Last Hired, First Fired
March 21, 2011 7:13 PM   Subscribe

What happens if I get fired from my job in Chicago?

I work for a large company filling warehouse orders, which I started doing in October. Apparently, according to my 13 errors in four months, I suck at it. And by suck at it, I mean that I'm allowed a max of 15 errors per year. So, I feel fairly certain that I'll be canned if I can't get my sh*t together with this task.

What happens if I get fired?

Can those in the know talk to me about unemployment for the recently fired, resume issues, temping in Chicago, etc?

FWIW, I couldn't possibly care less about this job and about the likelihood of being fired. However, I do have to pay rent or my husband might kill me.
posted by anonymous to Work & Money (3 answers total)
I live in Chicago and have been laid off. Odds are you will be "laid off" as "fired" means the company feels they don't owe you unemployment. I'm not sure of the details, but you may not have even been there long enough to collect it. Contact IDES for details on what happens, what you need to do, etc. You'll want to get the ball rolling the same day it occurs as it can take a while to get your first payment from it.

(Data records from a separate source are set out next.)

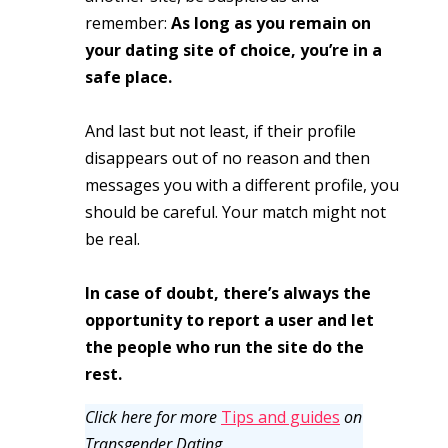
remember:
As long as you remain on
your dating site of choice, you’re in a
safe place.
And last but not least, if their profile
disappears out of no reason and then
messages you with a different profile, you
should be careful. Your match might not
be real.
In case of doubt, there’s always the
opportunity to report a user and let
the people who run the site do the
rest.
Click here for more
Tips and guides
on
Transgender Dating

Also, how about start looking for another job? Invest your energy in that and then deal with the firing if/when it comes. This clearly isn't the right fit for you.

Beyond that, take a deep look at why you are making the mistakes. If they have a limit per year that you are hitting in 4 months, something is not right. Especially if everybody else is able to do it just fine. Surely there are some safeguards you can put in place to stop yourself from making careless mistakes... Sorry, I really have to wonder if there are other circumstances though...
posted by Elminster24 at 7:30 PM on March 21, 2011

So the way federal unemployment insurance works (and this is usually copied identically by state unemployment payments) is that you get a percentage of your average total income over the previous two fiscal quarters. One of those quarters can be switched out for an "alternative earning period" of any fiscal quarter in the previous year if you didn't qualify for the minimum earnings in the two most recent quarters.

In 2009, the base rate for that percentage was half your weekly income up to $470.
posted by Jon_Evil at 8:24 PM on March 21, 2011

Unless they changed it, Illinois unemployment is based on the previous 4 quarters, minus the current one.

If that happens, go to the IDES website and fill out a claim online. Odds are you won't even have to step foot in an office. Go through the IL Skills Match and select every skill you think you could possibly do. It takes a long time to do, but it can lead to a decent job.